Benci Tapi Rindu Jadi Anggota DPR*

Benci Tapi Rindu Jadi Anggota DPR
Salah satu foto yang viral beredar saat demo DPR


Saya memang pernah ikutan jengkel dengan oknum anggota DPR, khususnya yang sudah terbukti korupsi. Tapi kemudian saya berusaha untuk tidak memikirkannya terlalu jauh.

Sependek yang saya pantau, selama ini hampir tidak pernah membaca atau mendengar hal positif tentang DPR.

Lebih-lebih seminggu terakhir, saat aksi demonstrasi mahasiswa yang menolak revisi UU KPK dan beberapa RUU yang masih dianggap bermasalah tapi mau disahkan.

DPR menjadi sasaran empuk. Mereka dimaki-maki, dicemoohkan, direndahkan, hidup dan kehidupan mereka seperti tidak becus seluruhnya.

Lama-kelamaan, saya menaruh simpati pada mereka di DPR. Sebegitu benci kah rakyat Indonesia pada wakilnya sendiri?

Kalau pun mereka keliru, apakah tidak bisa diberi kesempatan untuk memperbaiki diri? Bukankah mereka juga manusia, sebagaimana kita, sangat mungkin berbuat kesalahan.

Benarkah kita benci dengan lembaga DPR?

Bagaimana misalnya Anda terpilih sebagai anggota DPR, relakah Anda untuk tidak menerimanya? Bukankah aneh rasanya kalau kita sudah membenci, tapi masih mau tergabung di dalamnya? Benci, tapi rindu...

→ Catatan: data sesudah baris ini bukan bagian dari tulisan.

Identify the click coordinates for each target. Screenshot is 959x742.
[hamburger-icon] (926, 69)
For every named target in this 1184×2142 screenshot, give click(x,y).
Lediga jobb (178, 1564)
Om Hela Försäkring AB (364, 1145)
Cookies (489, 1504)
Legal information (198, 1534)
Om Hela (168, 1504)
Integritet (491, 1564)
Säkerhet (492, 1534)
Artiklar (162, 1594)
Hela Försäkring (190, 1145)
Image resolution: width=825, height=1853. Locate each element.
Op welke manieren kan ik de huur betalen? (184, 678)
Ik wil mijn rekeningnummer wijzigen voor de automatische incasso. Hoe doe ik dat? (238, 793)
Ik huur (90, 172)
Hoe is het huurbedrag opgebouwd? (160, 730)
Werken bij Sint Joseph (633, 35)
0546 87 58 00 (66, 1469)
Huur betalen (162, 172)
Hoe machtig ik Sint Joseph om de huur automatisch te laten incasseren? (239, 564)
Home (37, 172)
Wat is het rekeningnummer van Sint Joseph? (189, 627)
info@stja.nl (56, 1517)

Coba kita perhatikan saat musim pemilu, orang-orang yang membangun narasi negatif terhadap DPR, justeru sangat antusias mendaftar. Hanya sialnya saja, mereka tidak terpilih. Kalau misalnya terpilih, pasti melangkah dengan gagah. Meski nantinya dianggap tidak becus juga oleh kelompok tertentu.

Saya perhatikan beberapa netizen yang membangun narasi negatif kepada DPR, di lini masa di sosial medianya, pernah menjadi caleh juga. Hanya memang tidak terpilih saja.

Anehnya, orang seperti itu paling kencang membicarakan kebusukan DPR. Meski pun dia sadar, hanya beberapa oknum saja yang berbuat salah. Tetap saja, DPR dianggap semuanya busuk.

Nanti kita lihat pemilu berikutnya, pasti dia ingin menjadi bagian yang busuk itu juga. Narasinya diubah, "Saya terpanggil untuk mengubah sistem yang sudah rusak."

Dari golongan mahasiswa juga tidak kalah kencang mengecam DPR. Kalimat yang dilontarkan tidak kalah kejamnya, sangat merendahkan martabat sebagai manusia.

Mari kita sama-sama lihat perkembangan ke depan, saya yakin, beberapa orator itu akan mendaftarkan diri jadi caleg juga. Mereka akan membangun narasi, "DPR saat ini tidak becus, maka sebaiknya diganti dengan yang muda-muda saja."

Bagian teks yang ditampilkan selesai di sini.